In fact, most developers will use the open source FFmpeg to develop their video players. Strongene's web site also provides the patch for FFmpeg, which can be downloaded from: lentoid_ffmpeg2.0_patch_2014_01_23_new_encoder_interface.patch

To merge this patch, you should also download and decompress the FFmpeg 2.0.4 version [13]. Then add the patch:

wangsy@ubuntu:~/ffmpeg-2.0.4
patch –p1 < ./lentoid_ffmpeg2.0_patch_2014_01_23_new_encoder_interface.patch

Copy the downloaded headfile and the libs code to ~/ffmpeg-2.0.4/thirdparty

cp lenthevcdec.h lenthevcenc.h liblenthevcdec.so liblenthevcenc.so ~/ffmpeg-2.0.4/thirdparty

Copy the following configure file to ~/ffmpeg-2.0.4 and add the "run" permissions:

wangsy@ubuntu: cp build_x86.sh ~/ffmpeg-2.0.4
wangsy@ubuntu: sudo chmod a+x ~/ffmpeg-2.0.4/build_x86.sh

Download build_x86.txt

Run the configure file "build_x86.sh" (embedded above), then run the "make" and "make install" commands. The merged FFmpeg with Strongene's H.265/HEVC patch should now be built successfully. The output libs will be under ~/FFmpeg2.0.4/android/x86/lib. You can use these output libs in your video players.

Summary

The H.265/HEVC standard is becoming more and more popular in the mobile market. Online video providers, mobile Internet users, and broadcast/TV operators are the beneficiaries of this new video revolution, along with users. To produce the results described in this article, Strongene's H.265/HEVC solutions were fully optimized for Intel® Atom™ processor-based Android platforms, so don't hesitate to adopt their solutions to develop HEVC players.

Related Articles

• Optimizing H.265/HEVC Decoder on Intel® Atom™ Processor-Based Platforms: http://software.intel.com/en-us/articles/optimizing-h265hevc-decoder-on-intel-atom-processor-based-platforms
• Real-time End-to-End H.265/HEVC Solution for Intel® Architecture-based Platforms: https://software.intel.com/en-us/android/articles/real-time-end-to-end-h265hevc-solution-for-intel-architecture-based-platforms

References

[1] International Data Corporation (IDC). "Top 10 Prediction/IDC Predictions 2012: Competing for 2020." IDC web site: http://cdn.idc.com/research/Predictions12/Main/downloads/IDCTOP10Predictions2012.pdf

[2] FFmpeg: http://www.ffmpeg.org/index.html

[3] Strongene Ltd.: http://xhevc.com/en/about/about-shijun.jsp

[4] ISO/IEC Moving Picture Experts Group (MPEG): http://mpeg.chiariglione.org/

[5] ITU-T Video Coding Experts Group (VCEG): http://www.itu.int/en/ITU-T/studygroups/com16/video/Pages/default.aspx

[6] Yasm Modular Assembler Project: http://yasm.tortall.net/

[7] Intel® C++ Compiler (Intel® ICC): https://software.intel.com/en-us/c-compilers

[8] Intel® Streaming SIMD Extensions (Intel® SSE): https://software.intel.com/en-us/articles/performance-tools-for-software-developers-intel-compiler-options-for-sse-generation-and-processor-specific-optimizations.

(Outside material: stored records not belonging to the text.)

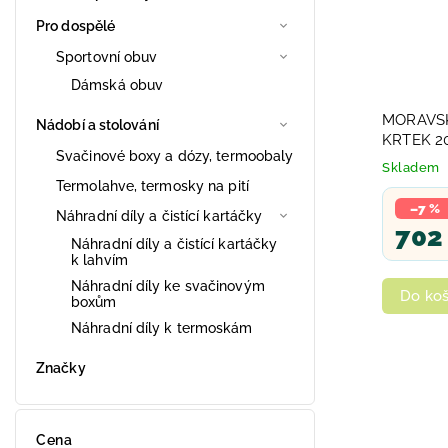
Pro dospělé
Sportovní obuv
Dámská obuv
MORAVS
Nádobí a stolování
KRTEK 20
Svačinové boxy a dózy, termoobaly
Skladem
Termolahve, termosky na pití
–7 %
Náhradní díly a čistící kartáčky
702
Náhradní díly a čistící kartáčky
k lahvím
Náhradní díly ke svačinovým
Do koš
boxům
Náhradní díly k termoskám
Značky
Cena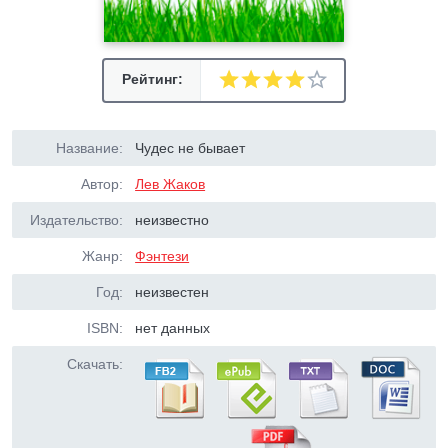
Рейтинг:
Название:
Чудес не бывает
Автор:
Лев Жаков
Издательство:
неизвестно
Жанр:
Фэнтези
Год:
неизвестен
ISBN:
нет данных
Скачать: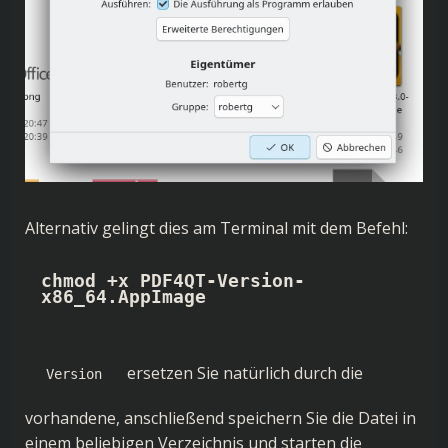
Alternativ gelingt dies am Terminal mit dem Befehl:
chmod +x PDF4QT-Version-
x86_64.AppImage
ersetzen Sie natürlich durch die
Version
vorhandene, anschließend speichern Sie die Datei in
einem beliebigen Verzeichnis und starten die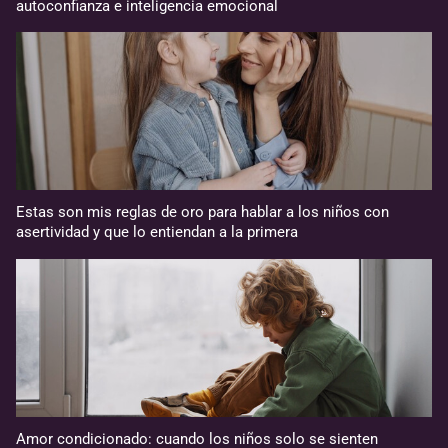
autoconfianza e inteligencia emocional
Estas son mis reglas de oro para hablar a los niños con
asertividad y que lo entiendan a la primera
Amor condicionado: cuando los niños solo se sienten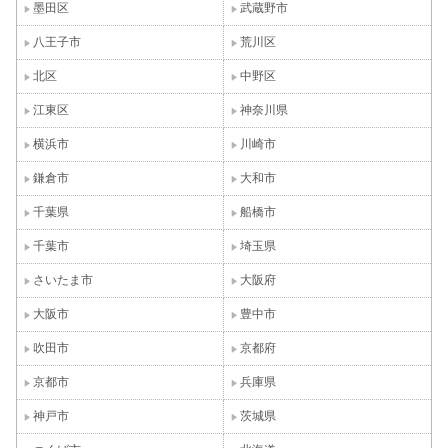
墨田区
武蔵野市
八王子市
荒川区
北区
中野区
江東区
神奈川県
横浜市
川崎市
鎌倉市
大和市
千葉県
船橋市
千葉市
埼玉県
さいたま市
大阪府
大阪市
豊中市
吹田市
京都府
京都市
兵庫県
神戸市
茨城県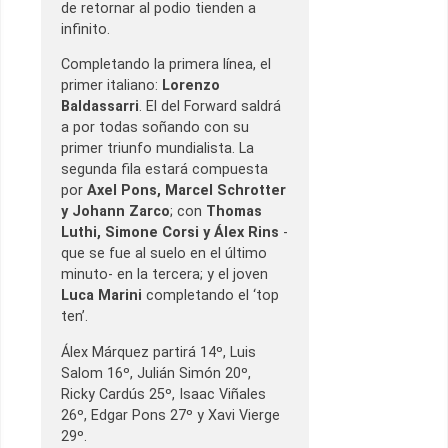
de retornar al podio tienden a
infinito.
Completando la primera línea, el
primer italiano:
Lorenzo
Baldassarri
. El del Forward saldrá
a por todas soñando con su
primer triunfo mundialista. La
segunda fila estará compuesta
por
Axel Pons, Marcel Schrotter
y Johann Zarco
; con
Thomas
Luthi, Simone Corsi y Álex Rins
-
que se fue al suelo en el último
minuto- en la tercera; y el joven
Luca Marini
completando el ‘top
ten’.
Álex Márquez partirá 14º, Luis
Salom 16º, Julián Simón 20º,
Ricky Cardús 25º, Isaac Viñales
26º, Edgar Pons 27º y Xavi Vierge
29º.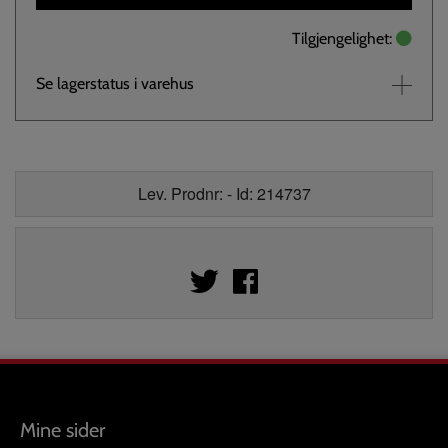
Tilgjengelighet:
Se lagerstatus i varehus
Lev. Prodnr: - Id: 214737
Mine sider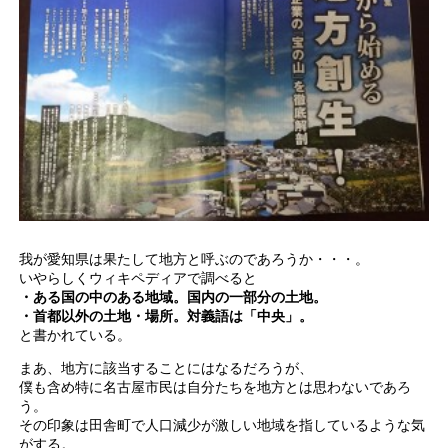
我が愛知県は果たして地方と呼ぶのであろうか・・・。
いやらしくウィキペディアで調べると
・ある国の中のある地域。国内の一部分の土地。
・首都以外の土地・場所。対義語は「中央」。
と書かれている。
まあ、地方に該当することにはなるだろうが、
僕も含め特に名古屋市民は自分たちを地方とは思わないであろ
う。
その印象は田舎町で人口減少が激しい地域を指しているような気
がする。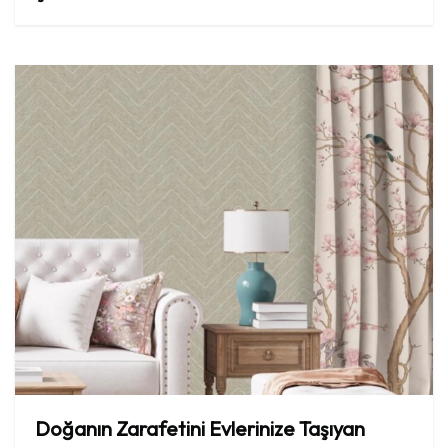
Doğanın
Zarafetini
Evlerinize
Taşıyan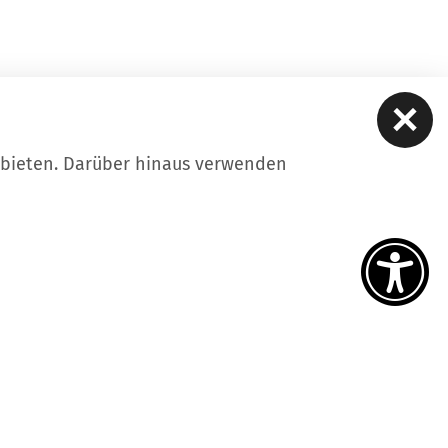
ubieten. Darüber hinaus verwenden
ere
Kontakt
Datenschutz
Impressum
iheitserklärung
Intern
tellungen
uf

[9] Intel® Threading Building Blocks (Intel® TBB): https://software.intel.com/sites/default/files/m/d/4/1/d/8/tutorial.pdf

[10] OpenGL: http://www.opengl.org/

[11] Intel® Graphics Performance Analyzers (Intel® GPA): https://software.intel.com/en-us/articles/gpa-faq

[12] Strongene Ltd. Downloads: http://www.strongene.com/en/downloads/downloadCenter.jsp

[13] FFmpeg Downloads: http://www.ffmpeg.org/olddownload.html

About the Author

Songyue Wang is a senior application engineer in the Intel Software and Solutions Group (SSG), Developer Relations Division, Intel® Atom™ Processor Mobile Enabling Team. Songyue is responsible for Android app enabling on Intel Atom processors. He focuses on optimizing multimedia performance on the Bay Trail platform, working closely with the most popular online video providers in the PRC region to enable the H.265/HEVC encoder and decoder solution and Intel® Wireless Display differentiation features on Android for x86 platforms.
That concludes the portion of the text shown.